The majority of employers that require a “high school diploma or equivalent” will accept a GED. Government jobs at the federal, state, and local level generally treat the two credentials equally. Licensing boards for trades like cosmetology, commercial driving, or HVAC installation typically accept either one.
Where the Difference Matters
Military Enlistment
This is the area where the gap between a GED and a diploma is most concrete. The military classifies recruits into tiers based on education. Tier 1 includes high school diploma holders and people with at least 15 college credits. Tier 2 includes GED holders, certificate of attendance recipients, and some home-study graduates.

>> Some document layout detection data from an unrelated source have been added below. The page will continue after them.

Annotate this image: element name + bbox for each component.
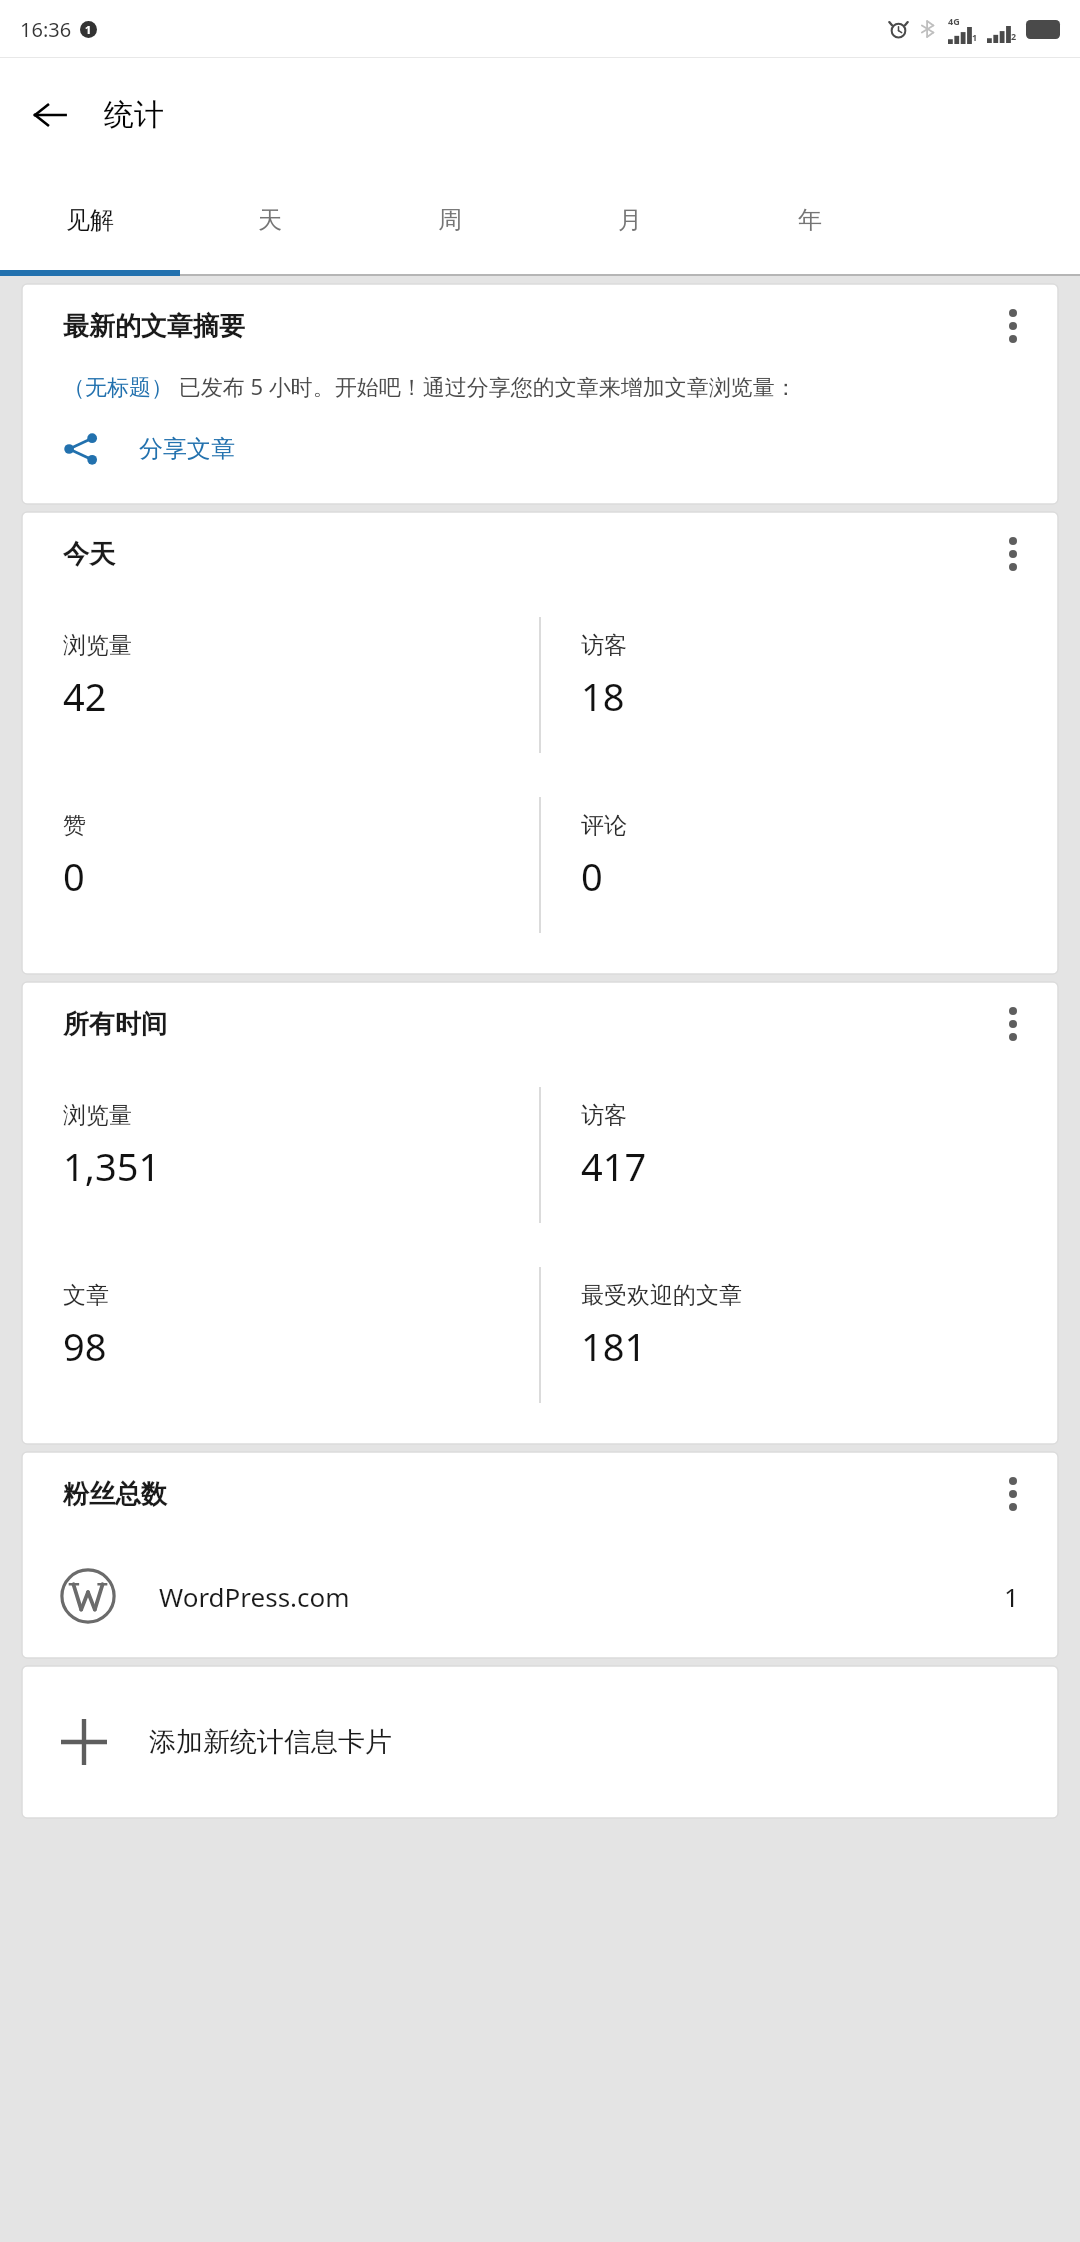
staticText: 周 — [438, 205, 462, 235]
button[interactable]: 评论 — [541, 775, 1057, 955]
staticText: 评论 — [581, 811, 627, 840]
button[interactable]: More options — [983, 296, 1043, 356]
staticText: 见解 — [66, 205, 114, 235]
button[interactable]: 浏览量 — [23, 595, 539, 775]
staticText: 文章 — [63, 1281, 109, 1310]
button[interactable]: WordPress.com — [23, 1535, 1057, 1657]
staticText: 月 — [618, 205, 642, 235]
staticText: 分享文章 — [139, 434, 235, 464]
staticText: （无标题） 已发布 5 小时。开始吧！通过分享您的文章来增加文章浏览量： — [63, 371, 797, 401]
staticText: 1 — [85, 22, 92, 37]
button[interactable]: 分享文章 — [23, 401, 1057, 497]
staticText: 0 — [63, 850, 85, 902]
staticText: 417 — [581, 1140, 647, 1192]
button[interactable]: More options — [983, 1464, 1043, 1524]
staticText: 0 — [581, 850, 603, 902]
button[interactable]: More options — [983, 524, 1043, 584]
button[interactable]: 最受欢迎的文章 — [541, 1245, 1057, 1425]
staticText: 4G — [948, 15, 960, 27]
button[interactable]: 年 — [720, 172, 900, 276]
staticText: 42 — [63, 670, 107, 722]
button[interactable]: 文章 — [23, 1245, 539, 1425]
staticText: 统计 — [104, 96, 164, 134]
staticText: 181 — [581, 1320, 647, 1372]
staticText: 最新的文章摘要 — [63, 310, 245, 343]
staticText: 1 — [972, 31, 978, 43]
staticText: 访客 — [581, 631, 627, 660]
button[interactable]: More options — [983, 994, 1043, 1054]
button[interactable]: 赞 — [23, 775, 539, 955]
button[interactable]: 访客 — [541, 595, 1057, 775]
button[interactable]: 月 — [540, 172, 720, 276]
staticText: 赞 — [63, 811, 86, 840]
staticText: 1 — [1004, 1579, 1019, 1614]
staticText: 1,351 — [63, 1140, 161, 1192]
button[interactable]: Back — [22, 87, 78, 143]
staticText: 所有时间 — [63, 1008, 167, 1041]
staticText: WordPress.com — [159, 1579, 350, 1614]
staticText: 浏览量 — [63, 631, 132, 660]
button[interactable]: 浏览量 — [23, 1065, 539, 1245]
staticText: 年 — [798, 205, 822, 235]
staticText: 18 — [581, 670, 625, 722]
button[interactable]: 添加新统计信息卡片 — [23, 1667, 1057, 1817]
staticText: 16:36 — [20, 16, 72, 43]
button[interactable]: 见解 — [0, 172, 180, 276]
staticText: 添加新统计信息卡片 — [149, 1725, 392, 1759]
staticText: 访客 — [581, 1101, 627, 1130]
staticText: 浏览量 — [63, 1101, 132, 1130]
staticText: 今天 — [63, 538, 115, 571]
button[interactable]: 周 — [360, 172, 540, 276]
staticText: 最受欢迎的文章 — [581, 1281, 742, 1310]
staticText: 2 — [1011, 30, 1017, 42]
button[interactable]: 天 — [180, 172, 360, 276]
staticText: 粉丝总数 — [63, 1478, 167, 1511]
staticText: 天 — [258, 205, 282, 235]
staticText: 98 — [63, 1320, 107, 1372]
button[interactable]: 访客 — [541, 1065, 1057, 1245]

Each branch limits how many Tier 2 recruits it accepts. The Air Force takes fewer than 1% Tier 2 candidates per year. The Marines cap it around 5%. The Army and Navy each allow roughly 10%. The Coast Guard only accepts Tier 2 candidates who have prior military service and requires them to score higher on the Armed Forces Qualification Test. If you have a GED and want to enlist, earning 15 college credits bumps you into Tier 1 and removes the restriction entirely.
Some Employer Preferences
Certain employers, particularly in competitive corporate hiring pipelines, may treat a GED differently from a diploma even when the job posting says “or equivalent.” This is less about formal policy and more about how hiring managers perceive the credential. In practice, this matters less as you build work experience or earn post-secondary education. A GED combined with a college degree or professional certifications rarely raises any flags.
Earnings Over Time
Census Bureau data shows a meaningful earnings gap between GED holders and diploma holders. In one analysis, high school diploma holders earned roughly $4,700 per month on average, while GED holders earned about $3,100. For context, people with some high school but no credential earned around $2,400. So a GED does boost earnings compared to having no credential, but diploma holders tend to earn more on average.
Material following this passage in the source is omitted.